If you take a moment to reflect, all our joyous occasions are celebrated with much aplomb. Special days like births, weddings, anniversaries, graduation, promotions, etc., are events that are never experienced alone.
We spare no expense and go all out in making sure these moments of excitement are known to all; thus, broadening our circle of happiness and including as many as we can. Which, by the way, is fantastic! There’s nothing wrong with spreading cheer and positivity around you.
However, it’s quite strange that we so generously share only our joyful moments with family and friends and are so stingy with our grief and pain.
Bottling things up only makes it worse, yet we refuse to allow anyone even a peek into it.
We seem to be almost possessive with our pain and sometimes even gloat about our misery being far worse than anyone else’s. We seldom realise that there are probably a million other people sailing in the same boat or struggling just as much to catch a breath while managing to stay afloat and survive.

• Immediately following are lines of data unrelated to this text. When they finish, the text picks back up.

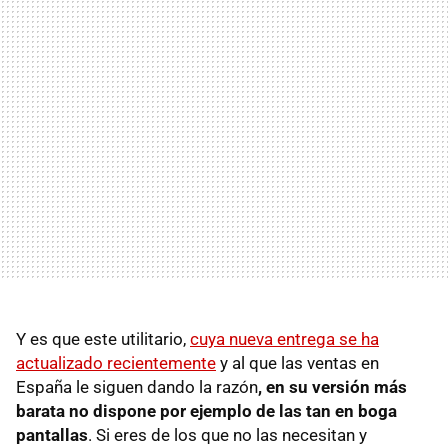
Y es que este utilitario,
cuya nueva entrega se ha
actualizado recientemente
y al que las ventas en
España le siguen dando la razón
, en su versión más
barata no dispone por ejemplo de las tan en boga
pantallas
. Si eres de los que no las necesitan y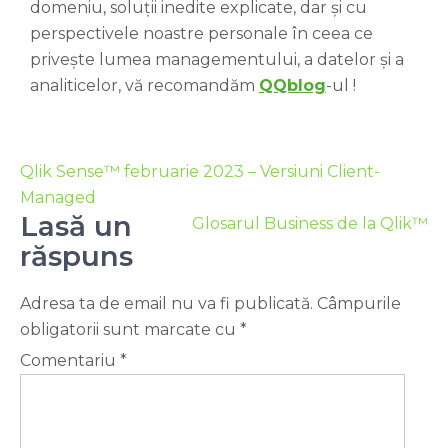
domeniu, soluții inedite explicate, dar și cu
perspectivele noastre personale în ceea ce
privește lumea managementului, a datelor și a
analiticelor, vă recomandăm
QQblog
-ul !
Qlik Sense™ februarie 2023 – Versiuni Client-
Managed
Lasă un
Glosarul Business de la Qlik™
răspuns
Adresa ta de email nu va fi publicată.
Câmpurile
obligatorii sunt marcate cu
*
Comentariu
*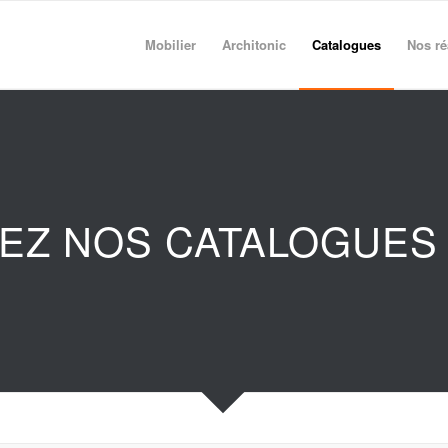
Mobilier
Architonic
Catalogues
Nos ré
TEZ NOS CATALOGUES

If we lock ourselves up in our ‘Ivory Towers’, oblivious to the suffering of others, concerned only of our own, we are bound to be miserable and lonely. In many cultures, it is taught that we should keep our sorrows to ourselves as it’s the mature and virtuous thing to do. Happiness can be distributed, shared, while sadness should be kept close to the heart.
Is it because we believe no one would be interested in listening to our woes? That’s an outright fallacy!

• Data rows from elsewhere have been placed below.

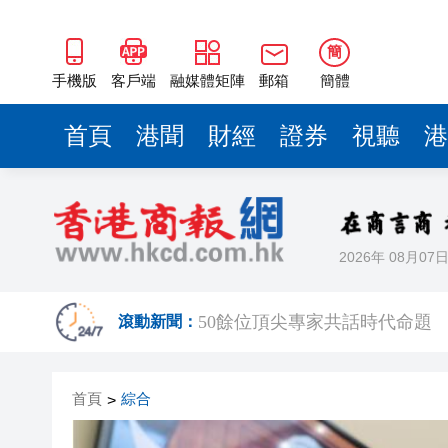
50餘位頂尖專家共話時代命題
海南澄邁文儒煥新升級 五組數
簡
梁振英率港區全國政協委員考
手機版
客戶端
融媒體矩陣
郵箱
簡體
2025年海南儋州以舊換新帶動消
首頁
港聞
財經
證券
視聽
港
山東26戶省屬國企去年合計營收2
瀋陽鐵西校園閱讀活動解鎖閱
黎智英案｜吳良好：依法公正處
2026年 08月07
騰出更多時間專注做好宏福苑火
50餘位頂尖專家共話時代命題
滾動新聞：
海南澄邁文儒煥新升級 五組數
首頁
綜合
>
梁振英率港區全國政協委員考
2025年海南儋州以舊換新帶動消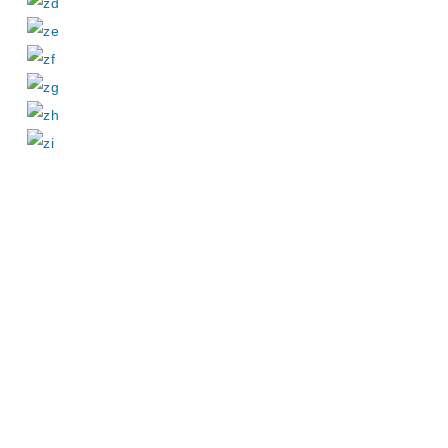
食物科の卒業
学校案内パン
入試情報
資料請求
生のお店
フレット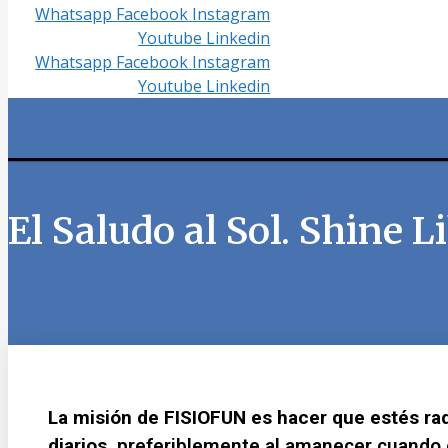
Whatsapp
Facebook
Instagram
Youtube
Linkedin
Whatsapp
Facebook
Instagram
Youtube
Linkedin
El Saludo al Sol. Shine L
La misión de FISIOFUN es hacer que estés ra
diarios
, preferiblemente al amanecer cuando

There is always someone with whom you can unburden your sorrow. There is always someone who cares enough to listen. Besides, you may even end up learning how others cope in their moments of pain, thus, helping you with your own. More importantly, you won’t end up feeling alone and helpless in having to deal with the heaps of trouble you feel weighing you down.
As children, we are taught the fine art of sharing – share our toys, our food and our blessings with others. Why then are we not taught also to share and communicate our pain? Reaching out is a two-way street. How do we pacify and support others unless we are aware of the distress?
Let’s begin by inculcating a practice of sharing even this. If you think you need an ‘Agony Expert’, speak to a professional, who is trained to listen and support you in feeling and getting better.
But please, don’t shy from sharing your anguish. It’s therapeutic!